The Relationship Between Carotid Sinus Hypersensitivity, Orthostatic Hypotension, and Vasovagal Syncope: A Case-Control Study

Maw Pin Tan; Julia L. Newton; Tom J. Chadwick; Steve W. Parry


Europace. 2008;10(12):1400-1405. 

In This Article

Abstract and Introduction


Aims: Previous uncontrolled studies reported an overlap between carotid sinus hypersensitivity (CSH), vasovagal syncope (VVS), and orthostatic hypotension (OH). We conducted a case-control study evaluating this relationship in a large patient cohort.
Methods and Results: The electronically stored continuous electrocardiograph and blood pressure (BP) measurements for active stand and head-up tilt-table (HUT) tests of 302 consecutive patients investigated with carotid sinus massage (CSM) were analysed. Carotid sinus hypersensitivity was defined as ≥3 s asystole and/or systolic BP (SBP) drop of ≥50 mmHg during CSM. Orthostatic hypotension was defined as BP reductions of ≥20 mmHg systolic or of ≥10 mmHg diastolic, whereas VVS was diagnosed with a positive HUT test. There was no significant difference in the number of subjects with OH (57 vs. 55%; P = 0.778) or HUT-positive VVS (45 vs. 47%; P = 0.828) between cases with CSH and controls without CSH. Carotid sinus hypersensitivity subjects had significantly larger SBP reduction (P = 0.039) and longer time to nadir (P = 0.007) during active stand, and trends to vasodepressor (P = 0.071) and dysautonomic responses to HUT (P = 0.151).
Conclusion: Carotid sinus hypersensitivity, OH, and VVS are common conditions affecting patients with syncope and falls which are likely to co-exist in such individuals. The differences in haemodynamic response patterns to active stand and HUT in CSH subjects could be the result of an age-associated delay in sympathetic responses.

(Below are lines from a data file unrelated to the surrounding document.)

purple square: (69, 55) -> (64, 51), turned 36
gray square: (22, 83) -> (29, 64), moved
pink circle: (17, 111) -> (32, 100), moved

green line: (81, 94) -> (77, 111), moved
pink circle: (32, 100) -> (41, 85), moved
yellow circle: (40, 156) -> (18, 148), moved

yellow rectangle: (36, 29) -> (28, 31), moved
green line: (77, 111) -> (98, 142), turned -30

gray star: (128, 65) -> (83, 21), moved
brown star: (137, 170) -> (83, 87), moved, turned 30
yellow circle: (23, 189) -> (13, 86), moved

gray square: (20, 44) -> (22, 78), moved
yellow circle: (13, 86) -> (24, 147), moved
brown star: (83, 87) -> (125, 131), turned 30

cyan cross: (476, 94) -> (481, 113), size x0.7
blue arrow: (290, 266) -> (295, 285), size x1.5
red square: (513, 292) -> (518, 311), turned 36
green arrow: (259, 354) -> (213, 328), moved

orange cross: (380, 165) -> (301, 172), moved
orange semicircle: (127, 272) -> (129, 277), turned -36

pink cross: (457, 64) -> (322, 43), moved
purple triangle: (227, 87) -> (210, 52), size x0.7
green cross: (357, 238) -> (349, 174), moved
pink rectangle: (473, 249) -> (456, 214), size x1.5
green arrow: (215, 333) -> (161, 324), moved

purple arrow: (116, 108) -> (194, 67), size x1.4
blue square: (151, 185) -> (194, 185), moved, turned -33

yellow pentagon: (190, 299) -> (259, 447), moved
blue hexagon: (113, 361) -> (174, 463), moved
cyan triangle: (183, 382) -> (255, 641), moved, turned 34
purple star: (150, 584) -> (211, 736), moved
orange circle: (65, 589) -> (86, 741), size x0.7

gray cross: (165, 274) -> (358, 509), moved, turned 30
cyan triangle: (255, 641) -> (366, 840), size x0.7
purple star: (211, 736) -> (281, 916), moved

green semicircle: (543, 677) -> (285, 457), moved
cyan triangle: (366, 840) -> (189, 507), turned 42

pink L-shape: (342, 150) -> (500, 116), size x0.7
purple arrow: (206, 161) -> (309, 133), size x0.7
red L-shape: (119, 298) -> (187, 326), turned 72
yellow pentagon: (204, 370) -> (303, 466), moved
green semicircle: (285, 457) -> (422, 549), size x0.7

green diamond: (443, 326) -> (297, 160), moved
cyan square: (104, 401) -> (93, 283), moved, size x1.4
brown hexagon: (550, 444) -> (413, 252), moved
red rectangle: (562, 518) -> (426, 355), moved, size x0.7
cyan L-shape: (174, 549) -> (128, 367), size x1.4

Syncope accounts for 1-3% of admissions to the emergency room[1,2,3] and up to 6% of acute hospital admissions.[4] Vasovagal syncope (VVS) is most common in the younger age group, whereas arrhythmias, cardiac structural causes, orthostatic hypotension (OH), and carotid sinus hypersensitivity (CSH) become more common in the older age group. However, VVS is now being diagnosed with increasing frequency in older patients since the use of head-up tilt-table (HUT) test in 1986.[5,6]

An overlap is said to occur for VVS, CSH, and OH. McIntosh et al.[7] reported that 14 of 26 (60%) patients with vasodepressor carotid sinus syndrome had OH or vasodepressor VVS, now classified as type 3 response according to the Vasovagal Syncope International Study (VASIS) classification.[7,8] Alboni et al.[9] described a 'complex neurally mediated syncope (NMS)' in a group of subjects with a positive HUT and a positive response to carotid sinus massage (CSM). Subjects with complex NMS comprised 31 of 280 (11%) patients diagnosed with NMS or reflex syncope following a systematic evaluation for unexplained syncope.[9]

The above studies were uncontrolled observational studies. The relationship between VVS, OH, and CSH has never been evaluated in a case-control fashion. We conducted a retrospective case-control study to investigate the overlap between VVS, OH, and CSH in patients investigated with CSM for syncope, drop attacks, and unexplained falls.